Besides poisoning, the chicks die of skin burns from corrosive substances such as hair dye.
The sale of colored chicks is forbidden
Yes, selling and buying these colored chicks is prohibited. In countries such as Mexico it is considered an illegal practice, while others lack a law and efficient actions to protect these and other animals; for example, China with category G in the API (Animal Protection Index 2020).
For example, in Guatemala, there is an Animal Protection Law that establishes, through Article 60, that this practice is a serious infraction for not guaranteeing the welfare of the bird. The same happens in Colombia with Law 1774 of 2016 that considers animal abuse as a punishable offense, i. e., the offender can go to jail.
However, this type of informal and illegal trade is normal to see in the streets near markets and schools, since their buyers are children who are seduced by the bright colors of the chickens and adults who, in some cases, use them for special festivities like Easter. The tradition has been extended to other countries for many years.

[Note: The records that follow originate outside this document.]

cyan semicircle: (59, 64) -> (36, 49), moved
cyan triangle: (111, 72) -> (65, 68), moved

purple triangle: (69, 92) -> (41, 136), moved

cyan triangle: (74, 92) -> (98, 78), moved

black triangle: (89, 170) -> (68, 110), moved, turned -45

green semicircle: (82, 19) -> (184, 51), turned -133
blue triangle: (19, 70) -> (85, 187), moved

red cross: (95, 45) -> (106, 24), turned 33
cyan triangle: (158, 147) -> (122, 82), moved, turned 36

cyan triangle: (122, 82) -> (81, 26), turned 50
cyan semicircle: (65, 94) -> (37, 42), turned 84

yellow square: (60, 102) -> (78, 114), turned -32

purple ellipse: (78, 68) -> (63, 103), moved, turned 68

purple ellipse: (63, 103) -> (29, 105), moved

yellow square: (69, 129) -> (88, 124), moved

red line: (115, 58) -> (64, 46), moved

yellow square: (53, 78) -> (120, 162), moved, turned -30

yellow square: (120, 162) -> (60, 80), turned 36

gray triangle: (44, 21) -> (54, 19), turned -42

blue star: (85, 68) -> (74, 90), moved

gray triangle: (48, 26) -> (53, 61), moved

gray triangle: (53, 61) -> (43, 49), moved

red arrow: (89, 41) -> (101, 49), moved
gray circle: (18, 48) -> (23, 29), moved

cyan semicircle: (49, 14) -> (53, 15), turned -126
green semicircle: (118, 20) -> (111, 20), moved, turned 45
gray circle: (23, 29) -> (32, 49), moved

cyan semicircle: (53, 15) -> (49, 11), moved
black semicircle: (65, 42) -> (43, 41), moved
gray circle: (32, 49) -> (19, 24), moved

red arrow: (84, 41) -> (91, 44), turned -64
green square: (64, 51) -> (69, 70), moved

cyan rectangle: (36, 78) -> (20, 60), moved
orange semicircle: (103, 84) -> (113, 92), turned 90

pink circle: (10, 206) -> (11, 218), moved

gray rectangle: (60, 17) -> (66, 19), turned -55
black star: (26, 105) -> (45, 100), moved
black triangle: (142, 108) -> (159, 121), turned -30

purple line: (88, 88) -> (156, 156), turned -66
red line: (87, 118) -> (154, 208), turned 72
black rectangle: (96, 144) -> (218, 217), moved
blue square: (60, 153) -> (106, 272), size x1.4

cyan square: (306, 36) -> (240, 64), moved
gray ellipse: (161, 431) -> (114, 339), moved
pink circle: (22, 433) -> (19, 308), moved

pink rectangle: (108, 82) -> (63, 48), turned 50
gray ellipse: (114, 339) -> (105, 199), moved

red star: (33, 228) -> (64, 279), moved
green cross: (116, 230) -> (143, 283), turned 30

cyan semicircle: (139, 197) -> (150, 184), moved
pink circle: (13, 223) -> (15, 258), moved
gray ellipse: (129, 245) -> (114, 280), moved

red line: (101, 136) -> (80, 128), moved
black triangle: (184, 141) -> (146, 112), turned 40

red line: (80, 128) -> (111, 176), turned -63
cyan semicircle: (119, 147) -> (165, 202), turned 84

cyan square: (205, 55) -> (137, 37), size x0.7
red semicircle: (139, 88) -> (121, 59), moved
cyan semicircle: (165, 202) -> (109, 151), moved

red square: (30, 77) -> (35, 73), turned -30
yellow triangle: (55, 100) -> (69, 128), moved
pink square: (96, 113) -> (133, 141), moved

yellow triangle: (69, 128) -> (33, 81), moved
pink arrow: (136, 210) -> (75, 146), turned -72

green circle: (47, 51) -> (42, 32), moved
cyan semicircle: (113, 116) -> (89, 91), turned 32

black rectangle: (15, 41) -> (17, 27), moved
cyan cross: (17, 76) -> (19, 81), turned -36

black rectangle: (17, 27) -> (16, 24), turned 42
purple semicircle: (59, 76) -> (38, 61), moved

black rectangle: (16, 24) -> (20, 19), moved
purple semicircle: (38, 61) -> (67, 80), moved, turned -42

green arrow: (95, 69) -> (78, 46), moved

Animal protection and legislation against animal abuse
Despite international efforts, national and local legislation in each country is the key to generate actions to stop the barbarity against these birds. Today, the countries most affected by this problem lack much in terms of sanctions and awareness. An example of this is Colombia, a South American country that remains in category D of the IPY and one of the countries with the highest demand for painted chicks, along with Mexico and China.
The internal legislation of the States for the protection of animals is ruled by two very important international treaties, the Universal Declaration of Animal Rights, approved by the United Nations (UN), and the Convention on International Trade in Endangered Species of Wild Fauna and Flora (CITES).
Universal Declaration of Animal Rights
The Universal Declaration of Animal Rights was adopted by UNESCO in 1978 and later by the UN. It’s an international reference treaty on animal protection, proclaiming in Article 1: “all animals are born equal before life and have the same rights to existence”.
Likewise, Article 11 explicitly refers to animal abuse that causes the death of the animal, qualifying it as a biocide, and Article 12, qualifies the massive death of animals as genocide.
CITES
CITES is an international treaty that entered into vigor in 1975 and specifically seeks the protection of animals from the point of view of their habitat and relationship with human beings, that is to say, protecting two categories of animals: domestic and wild. In this way, to avoid illegal trade and the extinction of endangered animals.
Now that you know the cruelty to which painted chicks are subjected, don’t buy. Instead, support the protection of animals with your example.